> **WHAT THE TASK ASKS**:
Reproduce the entries verbatim; no pictures.
Segment Start: MATERIALS PROVIDED
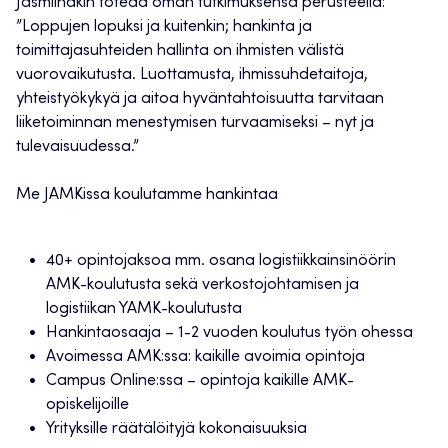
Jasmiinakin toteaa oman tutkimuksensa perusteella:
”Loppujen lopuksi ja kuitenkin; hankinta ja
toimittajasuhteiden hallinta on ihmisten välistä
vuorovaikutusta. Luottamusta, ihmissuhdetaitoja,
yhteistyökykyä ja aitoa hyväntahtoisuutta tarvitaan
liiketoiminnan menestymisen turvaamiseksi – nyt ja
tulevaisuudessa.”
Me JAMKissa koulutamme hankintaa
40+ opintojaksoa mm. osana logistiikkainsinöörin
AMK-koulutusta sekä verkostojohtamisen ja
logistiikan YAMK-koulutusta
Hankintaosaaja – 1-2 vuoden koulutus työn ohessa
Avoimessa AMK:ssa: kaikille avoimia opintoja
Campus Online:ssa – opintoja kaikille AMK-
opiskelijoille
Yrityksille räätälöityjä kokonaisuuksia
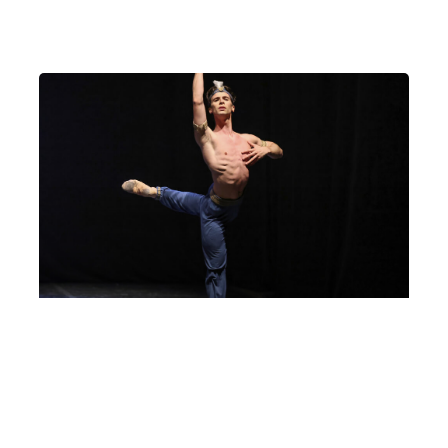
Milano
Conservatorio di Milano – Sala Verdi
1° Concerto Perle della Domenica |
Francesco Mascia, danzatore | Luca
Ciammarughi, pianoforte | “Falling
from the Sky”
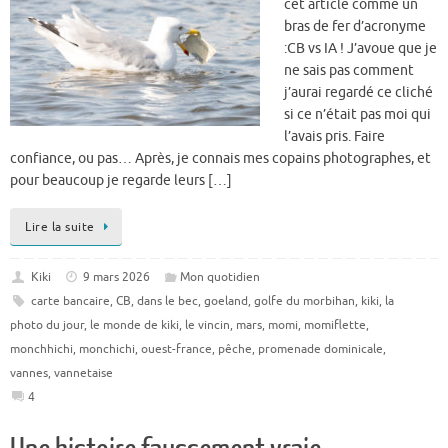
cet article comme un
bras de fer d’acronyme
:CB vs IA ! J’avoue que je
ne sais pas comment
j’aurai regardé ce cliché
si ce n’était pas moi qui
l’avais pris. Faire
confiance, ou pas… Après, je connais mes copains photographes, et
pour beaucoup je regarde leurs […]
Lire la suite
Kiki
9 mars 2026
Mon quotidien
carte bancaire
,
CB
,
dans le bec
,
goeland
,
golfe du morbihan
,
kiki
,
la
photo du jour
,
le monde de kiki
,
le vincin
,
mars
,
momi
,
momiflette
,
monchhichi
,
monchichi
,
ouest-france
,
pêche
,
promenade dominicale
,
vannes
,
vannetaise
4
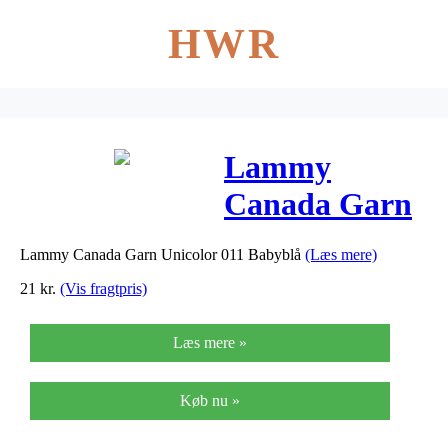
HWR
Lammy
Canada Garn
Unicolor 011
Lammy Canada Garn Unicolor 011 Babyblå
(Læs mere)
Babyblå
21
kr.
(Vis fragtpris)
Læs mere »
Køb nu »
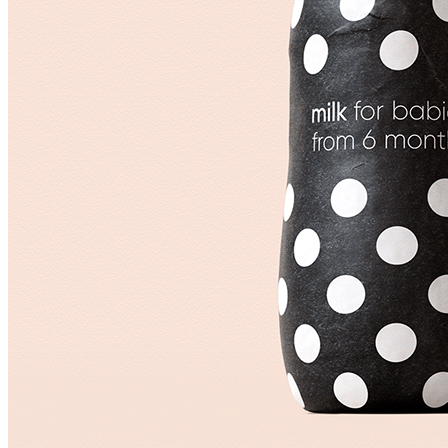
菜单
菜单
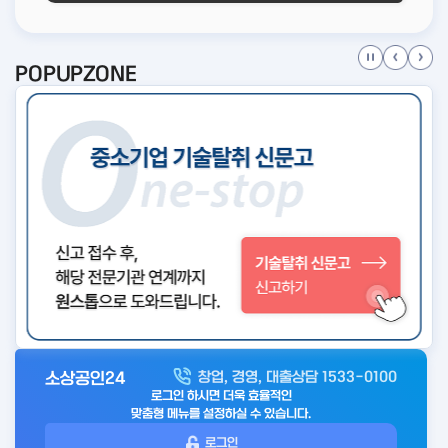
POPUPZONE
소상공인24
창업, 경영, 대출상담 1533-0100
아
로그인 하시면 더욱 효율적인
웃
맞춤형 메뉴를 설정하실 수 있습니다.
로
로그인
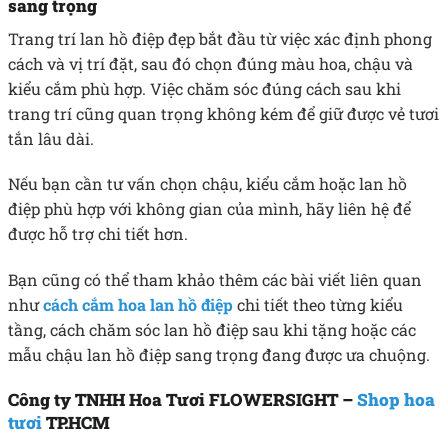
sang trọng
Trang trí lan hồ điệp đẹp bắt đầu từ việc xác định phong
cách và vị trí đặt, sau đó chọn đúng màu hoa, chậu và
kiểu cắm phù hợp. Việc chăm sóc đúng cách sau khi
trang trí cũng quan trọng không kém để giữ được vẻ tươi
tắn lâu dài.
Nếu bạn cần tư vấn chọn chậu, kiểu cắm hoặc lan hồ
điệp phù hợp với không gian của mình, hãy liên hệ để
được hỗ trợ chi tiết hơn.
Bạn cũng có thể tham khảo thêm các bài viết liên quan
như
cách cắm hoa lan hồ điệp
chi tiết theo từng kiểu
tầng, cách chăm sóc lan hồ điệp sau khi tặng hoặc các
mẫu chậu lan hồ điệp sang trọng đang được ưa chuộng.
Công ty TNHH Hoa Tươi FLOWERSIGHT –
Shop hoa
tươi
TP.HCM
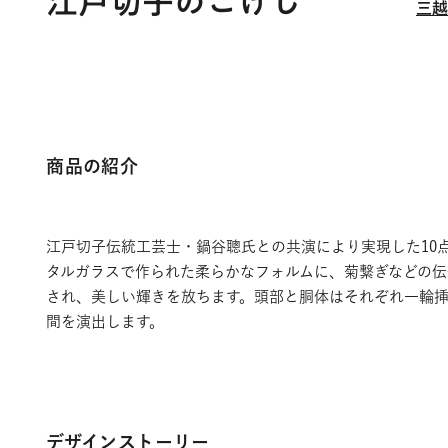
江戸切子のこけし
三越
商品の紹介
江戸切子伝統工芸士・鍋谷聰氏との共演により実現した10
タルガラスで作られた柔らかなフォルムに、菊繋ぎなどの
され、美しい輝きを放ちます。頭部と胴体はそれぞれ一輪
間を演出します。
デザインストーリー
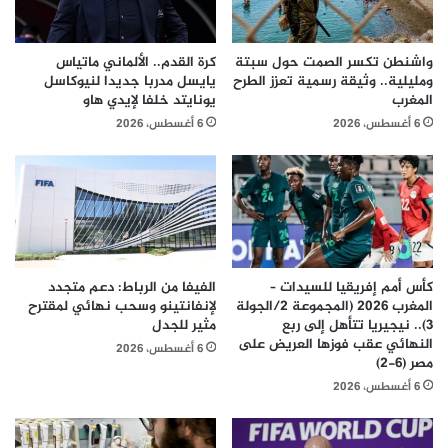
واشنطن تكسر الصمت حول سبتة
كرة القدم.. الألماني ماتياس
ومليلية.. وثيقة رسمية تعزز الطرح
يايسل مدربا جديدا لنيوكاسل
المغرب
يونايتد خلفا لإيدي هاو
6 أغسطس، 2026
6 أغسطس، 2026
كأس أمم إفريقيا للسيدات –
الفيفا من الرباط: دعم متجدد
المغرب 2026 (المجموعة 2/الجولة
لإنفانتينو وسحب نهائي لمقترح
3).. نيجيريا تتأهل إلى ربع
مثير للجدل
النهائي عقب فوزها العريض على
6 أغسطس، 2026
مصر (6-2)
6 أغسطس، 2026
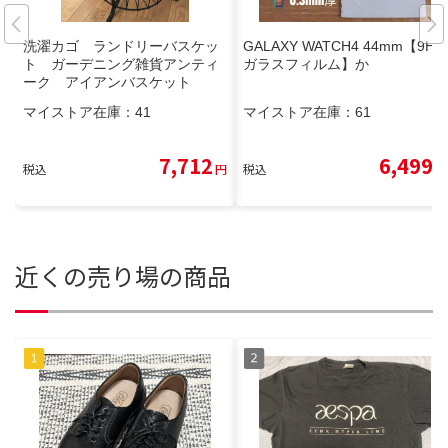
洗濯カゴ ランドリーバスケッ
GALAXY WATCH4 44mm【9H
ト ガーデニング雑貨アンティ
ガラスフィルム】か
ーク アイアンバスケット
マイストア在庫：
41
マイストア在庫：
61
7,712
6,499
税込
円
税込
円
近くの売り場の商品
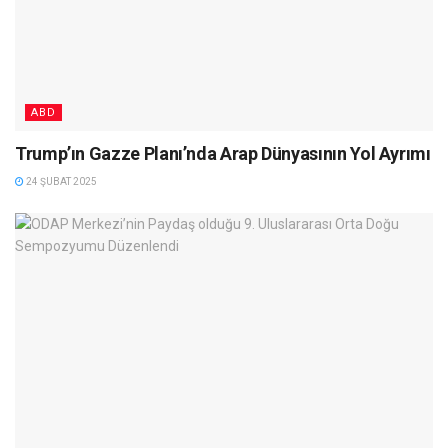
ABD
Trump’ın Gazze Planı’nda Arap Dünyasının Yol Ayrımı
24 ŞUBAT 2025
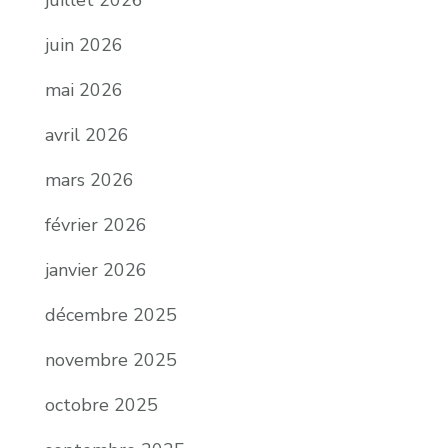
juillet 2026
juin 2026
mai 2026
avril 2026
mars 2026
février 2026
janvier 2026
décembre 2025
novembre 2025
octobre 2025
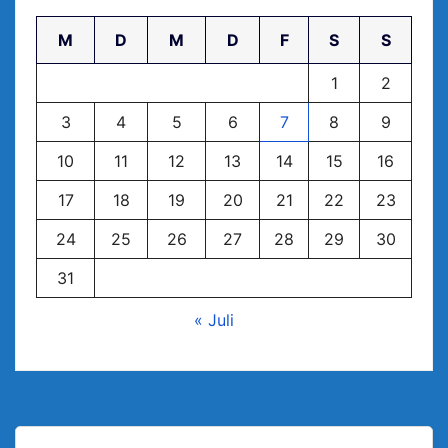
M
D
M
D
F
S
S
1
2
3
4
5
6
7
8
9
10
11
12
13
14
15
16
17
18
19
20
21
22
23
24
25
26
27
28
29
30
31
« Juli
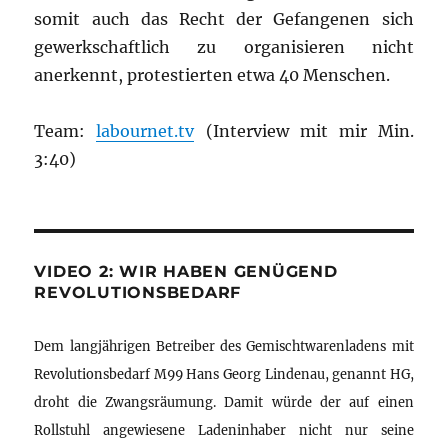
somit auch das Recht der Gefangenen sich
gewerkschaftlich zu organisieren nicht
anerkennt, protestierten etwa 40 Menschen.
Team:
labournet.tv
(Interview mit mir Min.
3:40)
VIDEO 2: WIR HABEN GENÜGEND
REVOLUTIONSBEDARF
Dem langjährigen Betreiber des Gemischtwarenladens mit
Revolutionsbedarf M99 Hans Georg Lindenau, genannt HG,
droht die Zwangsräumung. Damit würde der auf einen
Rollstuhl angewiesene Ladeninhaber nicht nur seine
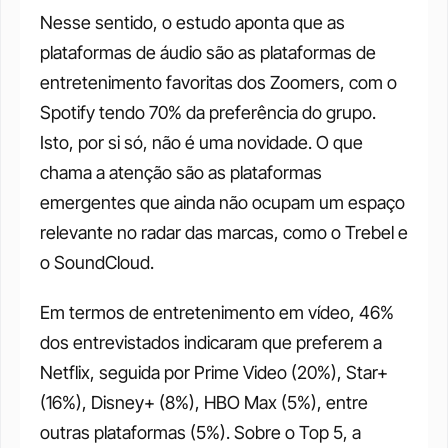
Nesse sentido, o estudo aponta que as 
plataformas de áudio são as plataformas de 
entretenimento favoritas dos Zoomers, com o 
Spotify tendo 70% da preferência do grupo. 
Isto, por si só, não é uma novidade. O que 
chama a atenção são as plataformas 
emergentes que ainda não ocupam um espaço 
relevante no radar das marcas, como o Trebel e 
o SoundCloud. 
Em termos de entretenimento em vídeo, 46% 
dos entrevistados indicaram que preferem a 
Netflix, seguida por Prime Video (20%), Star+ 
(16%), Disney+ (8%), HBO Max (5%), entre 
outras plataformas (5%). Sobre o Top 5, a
Segment End: MATERIALS PROVIDED
> **FINAL ANSWER**:
Jasmiinakin toteaa oman tutkimuksensa perusteella:
”Loppujen lopuksi ja kuitenkin; hankinta ja
toimittajasuhteiden hallinta on ihmisten välistä
vuorovaikutusta. Luottamusta, ihmissuhdetaitoja,
yhteistyökykyä ja aitoa hyväntahtoisuutta tarvitaan
liiketoiminnan menestymisen turvaamiseksi – nyt ja
tulevaisuudessa.”
Me JAMKissa koulutamme hankintaa
40+ opintojaksoa mm. osana logistiikkainsinöörin
AMK-koulutusta sekä verkostojohtamisen ja
logistiikan YAMK-koulutusta
Hankintaosaaja – 1-2 vuoden koulutus työn ohessa
Avoimessa AMK:ssa: kaikille avoimia opintoja
Campus Online:ssa – opintoja kaikille AMK-
opiskelijoille
Yrityksille räätälöityjä kokonaisuuksia
Milano
Conservatorio di Milano – Sala Verdi
1° Concerto Perle della Domenica |
Francesco Mascia, danzatore | Luca
Ciammarughi, pianoforte | “Falling
from the Sky”
cet article comme un
bras de fer d’acronyme
:CB vs IA ! J’avoue que je
ne sais pas comment
j’aurai regardé ce cliché
si ce n’était pas moi qui
l’avais pris. Faire
confiance, ou pas… Après, je connais mes copains photographes, et
pour beaucoup je regarde leurs […]
Lire la suite
Kiki
9 mars 2026
Mon quotidien
carte bancaire
,
CB
,
dans le bec
,
goeland
,
golfe du morbihan
,
kiki
,
la
photo du jour
,
le monde de kiki
,
le vincin
,
mars
,
momi
,
momiflette
,
monchhichi
,
monchichi
,
ouest-france
,
pêche
,
promenade dominicale
,
vannes
,
vannetaise
4
HWR
Lammy
Canada Garn
Unicolor 011
Lammy Canada Garn Unicolor 011 Babyblå
(Læs mere)
Babyblå
21
kr.
(Vis fragtpris)
Læs mere »
Køb nu »
菜单
菜单
POPUPZONE
소상공인24
창업, 경영, 대출상담 1533-0100
아
로그인 하시면 더욱 효율적인
웃
맞춤형 메뉴를 설정하실 수 있습니다.
로
로그인
sang trọng
Trang trí lan hồ điệp đẹp bắt đầu từ việc xác định phong
cách và vị trí đặt, sau đó chọn đúng màu hoa, chậu và
kiểu cắm phù hợp. Việc chăm sóc đúng cách sau khi
trang trí cũng quan trọng không kém để giữ được vẻ tươi
tắn lâu dài.
Nếu bạn cần tư vấn chọn chậu, kiểu cắm hoặc lan hồ
điệp phù hợp với không gian của mình, hãy liên hệ để
được hỗ trợ chi tiết hơn.
Bạn cũng có thể tham khảo thêm các bài viết liên quan
như
cách cắm hoa lan hồ điệp
chi tiết theo từng kiểu
tầng, cách chăm sóc lan hồ điệp sau khi tặng hoặc các
mẫu chậu lan hồ điệp sang trọng đang được ưa chuộng.
Công ty TNHH Hoa Tươi FLOWERSIGHT –
Shop hoa
tươi
TP.HCM
江戸切子のこけし
三越
商品の紹介
江戸切子伝統工芸士・鍋谷聰氏との共演により実現した10
タルガラスで作られた柔らかなフォルムに、菊繋ぎなどの
され、美しい輝きを放ちます。頭部と胴体はそれぞれ一輪
間を演出します。
デザインストーリー
واشنطن تكسر الصمت حول سبتة
كرة القدم.. الألماني ماتياس
ومليلية.. وثيقة رسمية تعزز الطرح
يايسل مدربا جديدا لنيوكاسل
المغرب
يونايتد خلفا لإيدي هاو
6 أغسطس، 2026
6 أغسطس، 2026
كأس أمم إفريقيا للسيدات –
الفيفا من الرباط: دعم متجدد
المغرب 2026 (المجموعة 2/الجولة
لإنفانتينو وسحب نهائي لمقترح
3).. نيجيريا تتأهل إلى ربع
مثير للجدل
النهائي عقب فوزها العريض على
6 أغسطس، 2026
مصر (6-2)
6 أغسطس، 2026
洗濯カゴ ランドリーバスケッ
GALAXY WATCH4 44mm【9H
ト ガーデニング雑貨アンティ
ガラスフィルム】か
ーク アイアンバスケット
マイストア在庫：
41
マイストア在庫：
61
7,712
6,499
税込
円
税込
円
近くの売り場の商品
ABD
Trump’ın Gazze Planı’nda Arap Dünyasının Yol Ayrımı
24 ŞUBAT 2025
juillet 2026
juin 2026
mai 2026
avril 2026
mars 2026
février 2026
janvier 2026
décembre 2025
novembre 2025
octobre 2025
M
D
M
D
F
S
S
1
2
3
4
5
6
7
8
9
10
11
12
13
14
15
16
17
18
19
20
21
22
23
24
25
26
27
28
29
30
31
« Juli
somit auch das Recht der Gefangenen sich
gewerkschaftlich zu organisieren nicht
anerkennt, protestierten etwa 40 Menschen.
Team:
labournet.tv
(Interview mit mir Min.
3:40)
VIDEO 2: WIR HABEN GENÜGEND
REVOLUTIONSBEDARF
Dem langjährigen Betreiber des Gemischtwarenladens mit
Revolutionsbedarf M99 Hans Georg Lindenau, genannt HG,
droht die Zwangsräumung. Damit würde der auf einen
Rollstuhl angewiesene Ladeninhaber nicht nur seine
Nesse sentido, o estudo aponta que as 
plataformas de áudio são as plataformas de 
entretenimento favoritas dos Zoomers, com o 
Spotify tendo 70% da preferência do grupo. 
Isto, por si só, não é uma novidade. O que 
chama a atenção são as plataformas 
emergentes que ainda não ocupam um espaço 
relevante no radar das marcas, como o Trebel e 
o SoundCloud. 
Em termos de entretenimento em vídeo, 46% 
dos entrevistados indicaram que preferem a 
Netflix, seguida por Prime Video (20%), Star+ 
(16%), Disney+ (8%), HBO Max (5%), entre 
outras plataformas (5%). Sobre o Top 5, a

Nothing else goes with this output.